45 ft


The 45-foot portable radio telescope at the NRAO in Green Bank was a 1973 replacement for the retired 42-foot radio telescope that had been hauled around Pocahontas County in West Virginia since 1967 as the outlying fourth member of the Green Bank Interferometer. 

Over its 15-year tour of duty in the GBI, the 45-foot was disassembled, packed, hauled to and reassembled in a few nearby locations in the county, most notably in Huntersville. It was critical in helping to prove that the proposed Very Large Array project would be feasible and an extremely valuable tool for astronomy. 

Antenna of All Trades
At the conclusion of its successful nomadic phase, the 45-foot settled on piers at Green Bank in 1988 where NASA converted it into a tracking station for orbiting satellites. 

GEOTAIL, a joint NASA-Institute of Space and Astronautical Science (ISAS, in Japan) satellite sent up to study the magnetic stream off of the Earth, was the first orbiting craft to benefit from the 45-foot’s space communications. The second was a Very Long Baseline Interferometry (VLBI) test satellite called SURFSAT-1, built by undergraduates and NASA’s Jet Propulsion Laboratory in California. 

In 1995 the 45-foot began to send NASA mission controllers the timing signals for orbital corrections, and also it received their scientific data.

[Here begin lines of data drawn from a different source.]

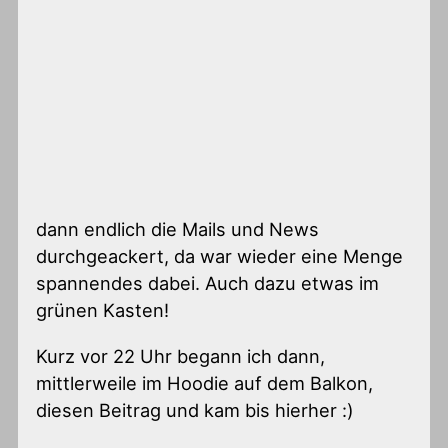
dann endlich die Mails und News
durchgeackert, da war wieder eine Menge
spannendes dabei. Auch dazu etwas im
grünen Kasten!
Kurz vor 22 Uhr begann ich dann,
mittlerweile im Hoodie auf dem Balkon,
diesen Beitrag und kam bis hierher :)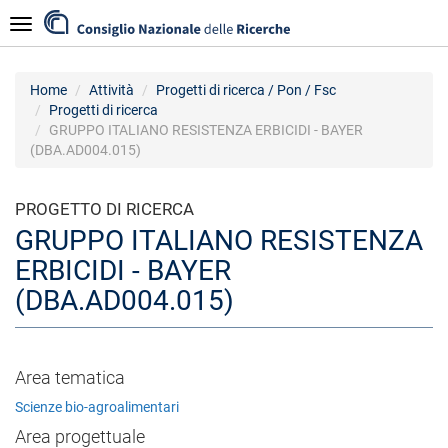
Salta
Navigazione
al
contenuto
principale
Home
Attività
Progetti di ricerca / Pon / Fsc
Progetti di ricerca
GRUPPO ITALIANO RESISTENZA ERBICIDI - BAYER
(DBA.AD004.015)
PROGETTO DI RICERCA
GRUPPO ITALIANO RESISTENZA
ERBICIDI - BAYER
(DBA.AD004.015)
Area tematica
Scienze bio-agroalimentari
Area progettuale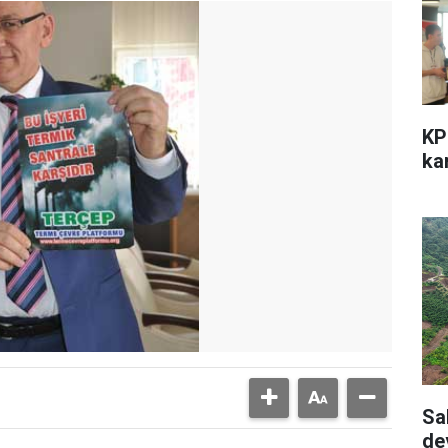
KP
kar
Sa
de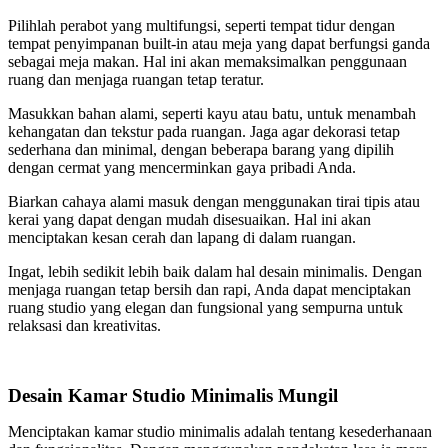
Pilihlah perabot yang multifungsi, seperti tempat tidur dengan
tempat penyimpanan built-in atau meja yang dapat berfungsi ganda
sebagai meja makan. Hal ini akan memaksimalkan penggunaan
ruang dan menjaga ruangan tetap teratur.
Masukkan bahan alami, seperti kayu atau batu, untuk menambah
kehangatan dan tekstur pada ruangan. Jaga agar dekorasi tetap
sederhana dan minimal, dengan beberapa barang yang dipilih
dengan cermat yang mencerminkan gaya pribadi Anda.
Biarkan cahaya alami masuk dengan menggunakan tirai tipis atau
kerai yang dapat dengan mudah disesuaikan. Hal ini akan
menciptakan kesan cerah dan lapang di dalam ruangan.
Ingat, lebih sedikit lebih baik dalam hal desain minimalis. Dengan
menjaga ruangan tetap bersih dan rapi, Anda dapat menciptakan
ruang studio yang elegan dan fungsional yang sempurna untuk
relaksasi dan kreativitas.
Desain Kamar Studio Minimalis Mungil
Menciptakan kamar studio minimalis adalah tentang kesederhanaan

In 1996, Comet Hyakutake C/1996 B2 raced across our skies, and the 45-foot was used to examine the molecular-rich ice ball for interesting chemistry.

In 1997, after the launch of Japan’s VLBI Space Observatory Program (VSOP, aka MUSES-B, aka HALCA) carrying an 8m radio telescope, space VLBI became a brief reality. The 45-foot and NRAO’s VLBA participated in creating the largest telescope ever used – over 60,000 miles across! Coordination with the VSOP mission ended in 2001.

In between its late 20th-century tracking duties, the 45-foot telescope conducted the Galactic Plane A survey, mapping the entire Milky Way galaxy in the microwave wavelengths of 8.35 GHz and 14.35 GHz frequencies. 

Solar Telescope
The versatile 45-foot was once again adapted for a new purpose: solar observing. Retrofitted, the 45-foot began taking daily spectral observations of the Sun from decimeter to decameter wavelengths in 2004. As the Green Bank Solar Radio Burst Spectrometer, this little telescope functioned as a state-of-the-art instrument for discovering and monitoring solar radio bursts until 2012.  It worked with a smaller partner antenna as the prototype for FASR, the Frequency Agile Solar Radiotelescope, a next-generation instrument for observing solar phenomenon.